Prior to the launch of the tour, I traveled to Sony Studios in Los Angeles to get a sense of the system in action, and then caught up with the tour at Fenway Park for what surely would be one of the most difficult venues on the itinerary—plenty of asymmetrical angles, throw distances approaching 400 feet, and an audience of more than 35,000 distributed from the front of the stage to the highest portions of the grandstand, fanning out at about 180 degrees horizontally.

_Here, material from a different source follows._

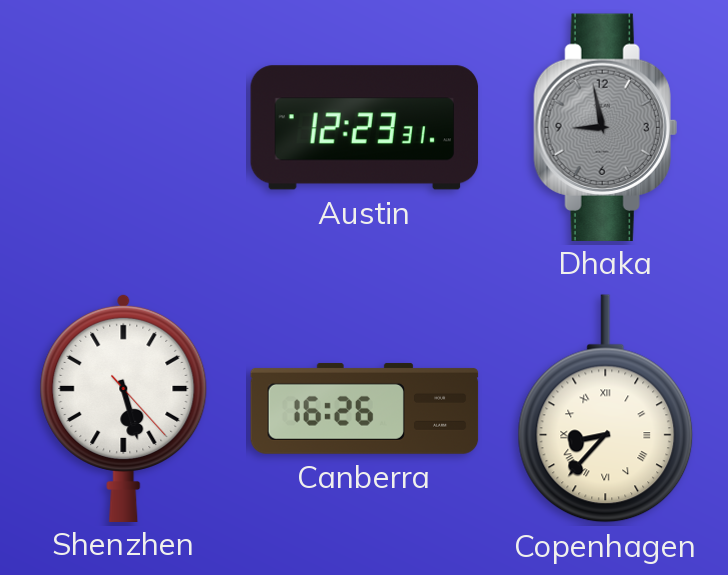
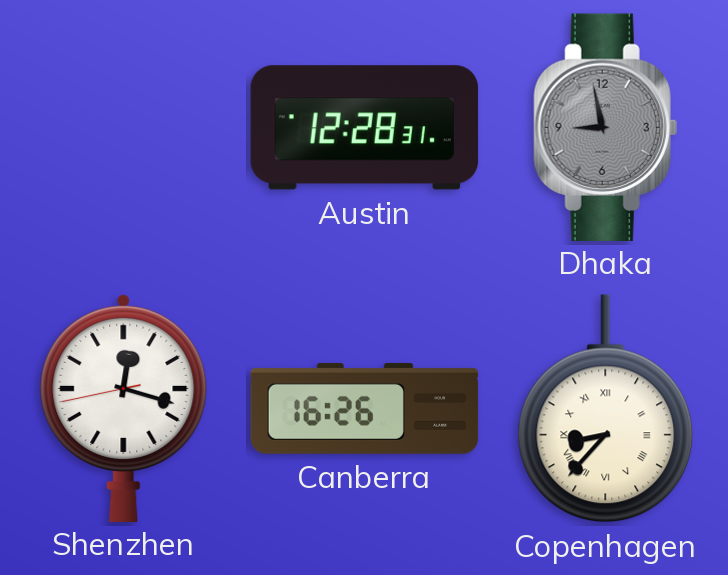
Austin: 12:23 -> 12:28
Shenzhen: 5:27 -> 12:17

“If you’re a fan of baseball, you know that the name Fenway is Latin for odd geometries,” Scovill notes with a laugh. “We had this date circled on the itinerary as one that would need special attention, but the story of the day is that we did the show with the same rig as the others, in a somewhat modified configuration, with an exceptional result.”

Thinking Differently
Deployed under the direction of crew chief Marcus Douglas and systems tech Chris Houston, the loudspeaker configuration for most dates had three columns per side (left and right), with 12 modules in the main column, 6 modules in the middle, and 6 more on the sides. It may seem like a lot, but the narrow span of the boxes (about 45 inches wide), arranged in a straight vertical line (no “J” in the array) makes for a relatively trim footprint.

One of the main Anya array sets at Fenway.

“A way to understand this system is to think of an array just hanging there. It really has no coverage pattern, and for all intents and purposes, it’s just audio in space,” Scovill says. “So it needs to have data input into it. What you’re providing, via the software, are directivity coordinates. Enter a seating plan and all of the elements to cover, and the software back-maps that into the system—phase, amplitude, EQ, and so on for every component, optimized for that seating geometry.

“Several people have asked what’s the difference between this approach and just aiming the boxes,” he continues. “The difference is that the polar is completely optimized for every seat in the building, for both SPL and for frequency response. Think about it this way: we could use four cabinets on one side of the stage and cover the entire geometry of Fenway Park if we wanted to do it, in terms of frequency response. Obviously that’s going to eat up all of the energy, trying to get the throw to the longest part of the venue, so that’s why we add more cabinets, to attain a more even distribution of energy and headroom.

The loudspeaker set in place for production rehearsals at Sony Studios Stage 30 prior to the tour.

“It requires us to think about what coverage really means. A good example is when data is entered incorrectly, which has happened a couple of times. We’ll be taking measurement traces and find an amplitude jump at a certain area, and it turns out that we entered a longer throw for that zone, so the computer is doing exactly what it’s been told to do. We simply enter the right coordinate and the system re-levels out, exactly the way it’s supposed to be.”

This capability proved handy at Fenway Park in attaining the desired imaging despite the numerous odd angles, as well as at the Gorge amphitheater, which presents a different and perhaps even more difficult coverage puzzle. “The bottom line is that it sounds incredible too, and that’s a function of all of this really good, well-executed math that is going in this system,” Scovill says. “We’ve been able to achieve a level of coverage and detail on this tour that I don’t even know that I dreamed about—it was simply not possible before.”

Andrew Dowling taking care of some interconnect at front of house.

Scovill is also operating the Anya system without flown or grounded subwoofer support. “For Fenway I had an additional 16 (L-Acoustics) K1SB subs just in case I would have needed them, but once we fired up the system, I knew I wasn’t going to need them. I ended up using them in two very specific places for effect in the show, but we have yet to use them in earnest, and after the Fenway show, we shipped them back to Sound Image. We do have a series of dV-DOSC subwoofers on the ground but they’re very low level and in balance with the KARA enclosures we use for front fill, not in support of Anya.